Con privilegios no hay transparencia
Hasta que no se levante el veto del que disfrutan algunas corporaciones privadas dependientes del presupuesto público y las más altas instituciones del Estado, nadie podrá decir con propiedad que España es un país transparente.
El gobierno aprobó en el Consejo de Ministros del pasado viernes el proyecto de Ley de Transparencia, una norma que incluirá algunas de las peticiones que los ciudadanos han planteado al ejecutivo a lo largo del periodo de consulta pública establecido al efecto.

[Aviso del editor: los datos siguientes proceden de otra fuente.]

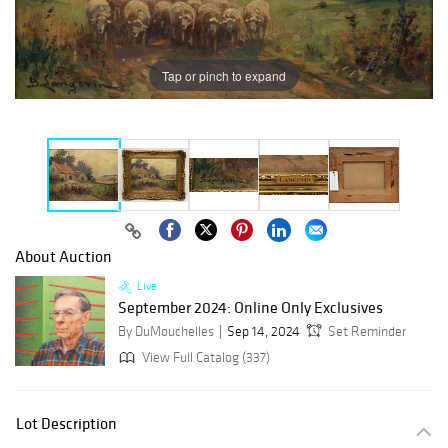
Tap or pinch to expand
About Auction
Live
September 2024: Online Only Exclusives
By DuMouchelles
Sep 14, 2024
Set Reminder
View Full Catalog (337)
Lot Description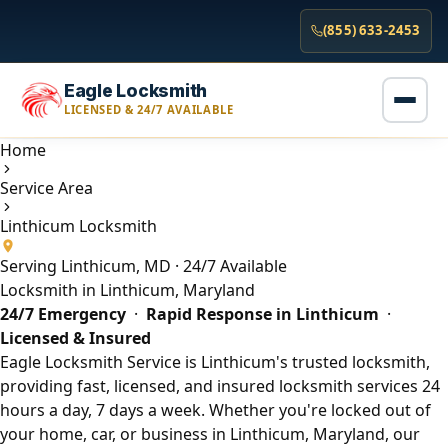
(855) 633-2453
Eagle Locksmith
LICENSED & 24/7 AVAILABLE
Home
Service Area
Linthicum Locksmith
Serving Linthicum, MD · 24/7 Available
Locksmith in Linthicum, Maryland
24/7 Emergency
·
Rapid Response in Linthicum
·
Licensed & Insured
Eagle Locksmith Service is Linthicum's trusted locksmith,
providing fast, licensed, and insured locksmith services 24
hours a day, 7 days a week. Whether you're locked out of
your home, car, or business in Linthicum, Maryland, our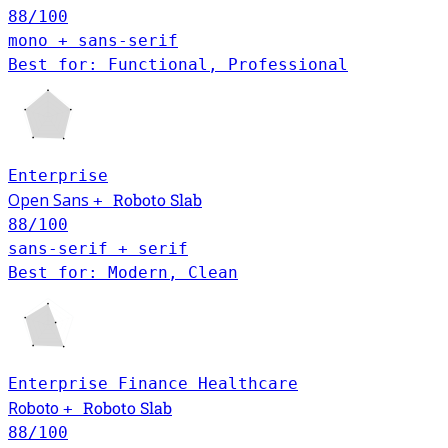
88
/100
mono + sans-serif
Best for: Functional, Professional
Enterprise
Open Sans
Roboto Slab
+
88
/100
sans-serif + serif
Best for: Modern, Clean
Enterprise
Finance
Healthcare
Roboto Slab
Roboto
+
88
/100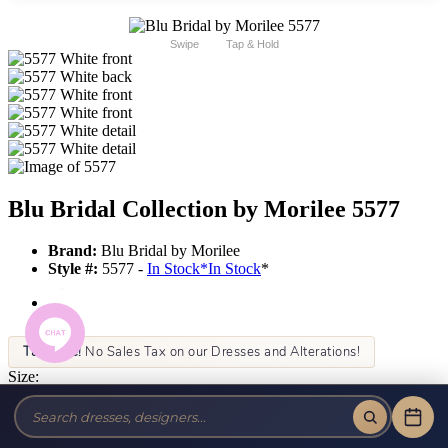
Swipe
Tap & Hold
Blu Bridal Collection by Morilee 5577
Brand:
Blu Bridal by Morilee
Style #:
5577 -
In Stock
*
In Stock
*
Tax-Free!
No Sales Tax on our Dresses and Alterations!
Size:
Color: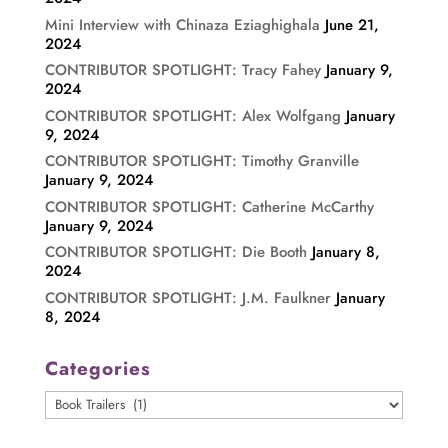
Mini Interview with Chinaza Eziaghighala
June 21,
2024
CONTRIBUTOR SPOTLIGHT: Tracy Fahey
January 9,
2024
CONTRIBUTOR SPOTLIGHT: Alex Wolfgang
January
9, 2024
CONTRIBUTOR SPOTLIGHT: Timothy Granville
January 9, 2024
CONTRIBUTOR SPOTLIGHT: Catherine McCarthy
January 9, 2024
CONTRIBUTOR SPOTLIGHT: Die Booth
January 8,
2024
CONTRIBUTOR SPOTLIGHT: J.M. Faulkner
January
8, 2024
Categories
Categories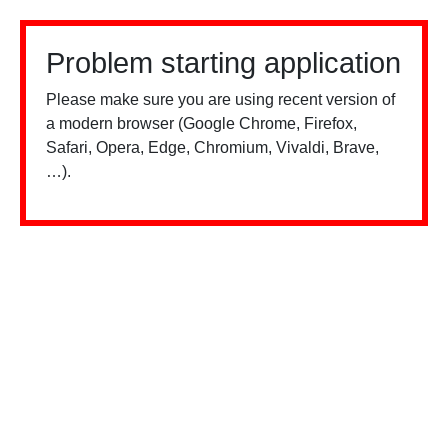
Problem starting application
Please make sure you are using recent version of
a modern browser (Google Chrome, Firefox,
Safari, Opera, Edge, Chromium, Vivaldi, Brave,
…).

Cualquier iniciativa que tenga como fin dotar a la gestión de los asuntos públicos de una mayor publicidad ha de ser recibida con satisfacción, porque la claridad en el manejo de las cuentas públicas es un imperativo de las democracias realmente participativas. Ahora bien, una norma de estas características debería incidir precisamente en las materias que han gozado siempre del privilegio de la opacidad, y no parece que el proyecto de ley presentado por el gobierno, a falta de las modificaciones que se introduzcan a lo largo de su trámite parlamentario, sea un dechado de rigor en algunos terrenos donde se echa muy en falta precisamente la nitidez anunciada por el ejecutivo con la puesta en marcha de esta iniciativa.
Es el caso del manejo de los fondos públicos por parte de sindicatos, partidos políticos y patronal que, al igual que la Casa Real, quedan fuera expresamente del ámbito de esta Ley. La vicepresidenta del Gobierno aludió como justificación a que ninguno de estos sujetos jurídicos son propiamente órganos de la administración pública. Siendo esto cierto, no lo es menos que todos ellos se financian con dinero público sin que los ciudadanos que los mantienen con sus impuestos puedan saber a qué dedican los abundantes fondos que reciben, más allá de los controles esporádicos de los órganos de la Intervención de cuentas que, por ejemplo en el caso de los sindicatos, jamás se han llevado a efecto con el rigor que cabe exigir a unas corporaciones que viven del presupuesto de todos.
En el caso de la Casa Real hubo incluso peticiones expresas de los ciudadanos en el periodo de información pública para que esta ley de transparencia obligase a su titular a explicar la forma en que administra los fondos recibidos, dando cuenta de su aplicación en la página web abierta a tal efecto. En el caso de sindicatos, patronal y partidos políticos no es ya que se reciban solicitudes concretas durante la tramitación de una norma legal como este proyecto de ley, sino que existe un clamor ciudadano para que las tres entidades, con sus centenares de órganos afines, rindan cuentas hasta del último euro recibido del bolsillo de los contribuyentes, gracias a cuyo esfuerzo mantienen sus estructuras, puesto que con las cuotas de su afiliados no cubren ni el veinte por ciento de su gasto anual.
Bien está que los ciudadanos puedan acceder a través de internet a las plataformas de contratación de las administraciones públicas y que el marasmo de regulaciones existente se simplifique reuniendo información clara de la normativa que afecta a cada sector de nuestra sociedad. Si además se refuerza la independencia del organismo que ha de velar por la transparencia de la administración pública española, los ciudadanos tendrán una mayor garantía de pulcritud en el manejo de los asuntos públicos. Sin embargo, hasta que no se levante el veto del que disfrutan algunas corporaciones privadas dependientes del presupuesto público y las más altas instituciones del Estado, nadie podrá decir con propiedad que España es un país transparente.
Rajoy ha tenido la oportunidad de acabar de una vez por todas con esas zonas opacas, impropias de las democracias maduras en las que resulta imperativo la información constante a todos los ciudadanos de la manera en que otros gastan su dinero. Por desgracia para todos, ha decidido desaprovecharla. Que nadie se queje si el prestigio y la imagen de esos privilegiados continúa derrumbándose al preocupante ritmo actual.